Former Florida Gov. Jeb Bush, New Jersey Gov. Chris Christie, Florida Sen. Marco Rubio and Texas Sen. Ted Cruz are clustered together in the polls. The quartet of skilled campaigners is increasingly sharp with their attacks, jockeying for advantage over the other.
Meantime, Ohio Gov. John Kasich is hanging back, hoping that feud will leave them all damaged and give him enough time to continue his slow rise.
In close quarters, the Not-Trumps are sparring on their records and temperament, their vision for the country and their ability to defeat likely Democratic nominee Hillary Clinton. In New Hampshire, these arguments are repeated almost hourly as the campaign hits its final sprint ahead of the state’s Feb. 9 primary.
“He signed anti-gun legislation,” Bush said of Christie. Christie fired back in a Fox News interview: “Does he think people on the terrorist watch list should be able to purchase guns? I do not.” Rubio is telling voters that Cruz is naive in his plans to carpet bomb ISIS and make the sands there glow in the dark: “Talk is cheap, though, because that stuff costs money. You can’t carpet bomb if you don’t have an Air Force and if you don’t have bombs.” And Cruz rumbled through Iowa on a marathon bus tour, his spokesman mocked Rubio’s shoe choices: “A vote for Marco Rubio is a vote for men’s high-heeled booties.”
And that’s not to mention the millions of dollars in television ads from the candidates and their friends at the super PAC that are unavoidable on New Hampshire airwaves.
Read More: Jeb Bush Cuts TV Ad Buys, Redeploys Staff to New Hampshire
The fight comes as voters are starting to pay attention to the race, and, as is typical in New Hampshire, remarkably few have made a final decision about who will get their support. It’s making for a messy last month of campaigning after almost a year of remarkable détente.

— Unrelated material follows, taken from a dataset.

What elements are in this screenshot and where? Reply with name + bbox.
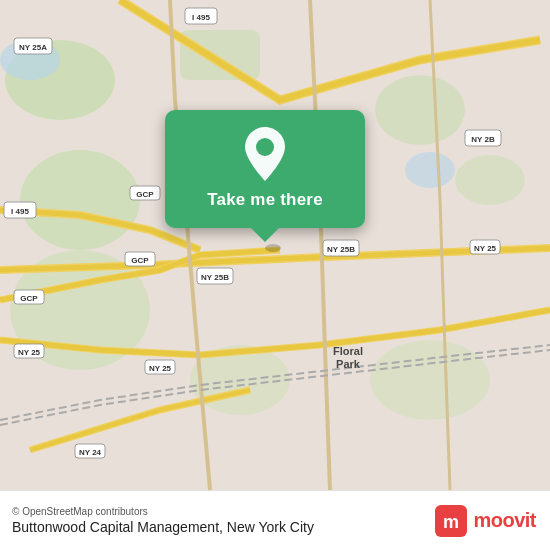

The sparring is hardly unusual. Campaigns always turn brutal toward their ends. What stands out this year is the candid assessment among campaign managers and advisers, pollsters and aides that the target at this hour in New Hampshire isn’t the frontrunner. “Nothing we can do will take him out, so why waste our time on something that can’t do what it?” says one senior adviser to a hopeful. “When we talk about this race, we have to deal with Donald Trump separately,” says a peer in another campaign.
So that leaves Trump, the brash billionaire, to enjoy his place atop the pile of Republicans for the moment. His rivals are betting—praying, really—that voters will get serious and bring Trump’s polling advantage back to reality. “There is going to be a sobriety that kicks and people are going to take it seriously,” Bush said Tuesday night in Meredith, New Hampshire. “Our political system works.”
In a separate interview with the Washington Post, Bush said the race at this moment is against the Not-Trumps, not Trump himself. “Look, Trump’s the frontrunner and there’s a jump ball for second with five candidates, and that will be sorted out over the next few weeks,” he said.
That’s not to say Trump is getting a free pass from those who are chasing him in the polls. “We’re serious times and we need a serious candidate,” Bush said. “We’ve got a lot of yappers. We have a lot of talkers. People are really good at it.” Others are stepping up their Trump swipes, while Trump continues to mock and insult them. It’s a very good bet that The Donald will not be getting invites to cocktails after the next GOP debate, scheduled for next week in South Carolina.
None of this is improvised. The Not-Trump campaigns have their polling histories at hand. Leading in polls at this moment, a month before New Hampshire, is more often than not a liability. Leads are tough to defend, voters are fickle and New Hampshire’s voters are notoriously cranky Yankees. The challenge for those snapping at Trump’s heels will be to find a way to score an uptick in the polls and time it precisely. They don’t even need to defeat Trump, which might be impossible.
They just need to be one of the two or three chief Not-Trump candidates leaving New Hampshire. And the competition for the role is starting to get tougher.